DATA FOR THIS EXERCISE:
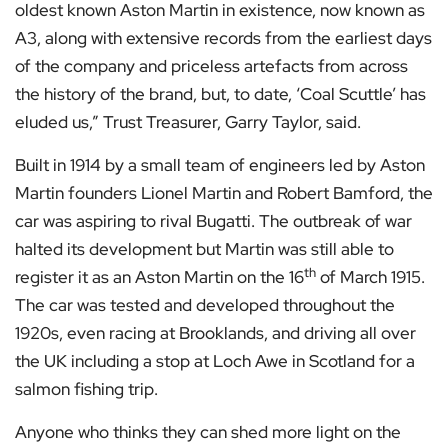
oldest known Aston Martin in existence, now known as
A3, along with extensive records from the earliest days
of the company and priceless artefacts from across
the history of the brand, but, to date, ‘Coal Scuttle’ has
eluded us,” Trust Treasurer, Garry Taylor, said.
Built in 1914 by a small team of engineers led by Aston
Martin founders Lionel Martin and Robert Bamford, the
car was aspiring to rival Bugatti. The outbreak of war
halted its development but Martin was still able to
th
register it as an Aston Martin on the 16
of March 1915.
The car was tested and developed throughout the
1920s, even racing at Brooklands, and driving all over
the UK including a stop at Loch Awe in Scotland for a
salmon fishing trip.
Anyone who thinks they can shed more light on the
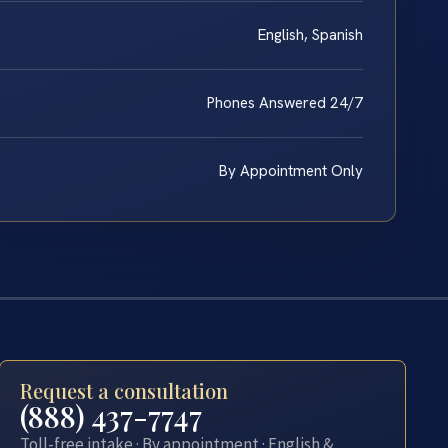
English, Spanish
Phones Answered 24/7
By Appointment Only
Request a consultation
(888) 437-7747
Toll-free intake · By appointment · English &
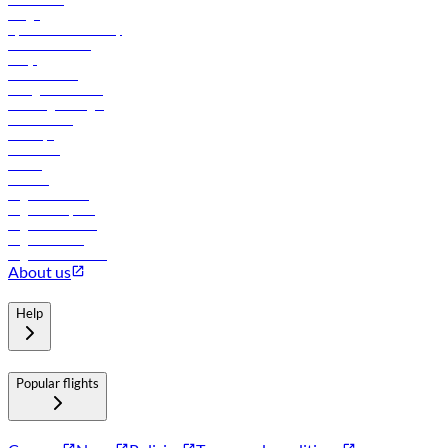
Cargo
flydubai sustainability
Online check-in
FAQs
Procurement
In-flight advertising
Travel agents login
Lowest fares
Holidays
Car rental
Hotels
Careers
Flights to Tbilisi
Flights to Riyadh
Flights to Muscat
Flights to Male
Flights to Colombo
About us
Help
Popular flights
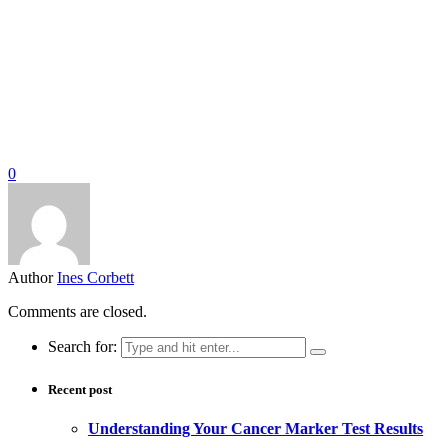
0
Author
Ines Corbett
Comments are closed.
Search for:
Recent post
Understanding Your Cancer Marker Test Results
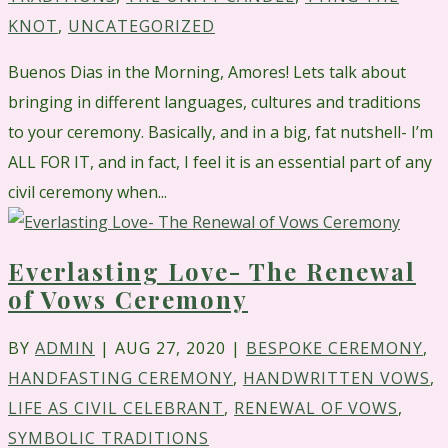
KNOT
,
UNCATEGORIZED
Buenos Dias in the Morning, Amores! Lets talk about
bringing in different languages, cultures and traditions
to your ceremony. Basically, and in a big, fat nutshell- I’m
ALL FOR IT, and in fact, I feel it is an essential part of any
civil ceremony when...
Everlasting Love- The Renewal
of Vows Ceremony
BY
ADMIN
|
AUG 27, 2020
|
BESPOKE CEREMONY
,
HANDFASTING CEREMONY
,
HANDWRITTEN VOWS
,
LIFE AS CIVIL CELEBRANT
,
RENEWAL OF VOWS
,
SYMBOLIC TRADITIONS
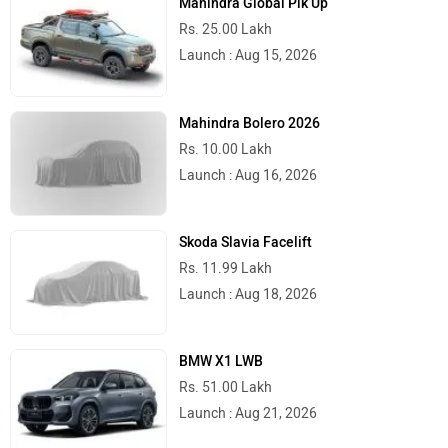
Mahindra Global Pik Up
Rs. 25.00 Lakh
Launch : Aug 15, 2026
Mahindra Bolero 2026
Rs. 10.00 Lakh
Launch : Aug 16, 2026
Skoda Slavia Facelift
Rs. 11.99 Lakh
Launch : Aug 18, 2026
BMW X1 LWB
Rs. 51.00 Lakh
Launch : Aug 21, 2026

WHAT IS EXPECTED: Write down exactly what the lines above say, from the line holding "Request a consultation" through the line holding "Buenos Dias in", and nothing more. Do not copy the pictures.

ANSWER AREA:
Request a consultation
(888) 437-7747
Toll-free intake · By appointment · English &
Cargo
flydubai sustainability
Online check-in
FAQs
Procurement
In-flight advertising
Travel agents login
Lowest fares
Holidays
Car rental
Hotels
Careers
Flights to Tbilisi
Flights to Riyadh
Flights to Muscat
Flights to Male
Flights to Colombo
About us
Help
Popular flights
0
Author
Ines Corbett
Comments are closed.
Search for:
Recent post
Understanding Your Cancer Marker Test Results
KNOT
,
UNCATEGORIZED
Buenos Dias in the Morning, Amores! Lets talk about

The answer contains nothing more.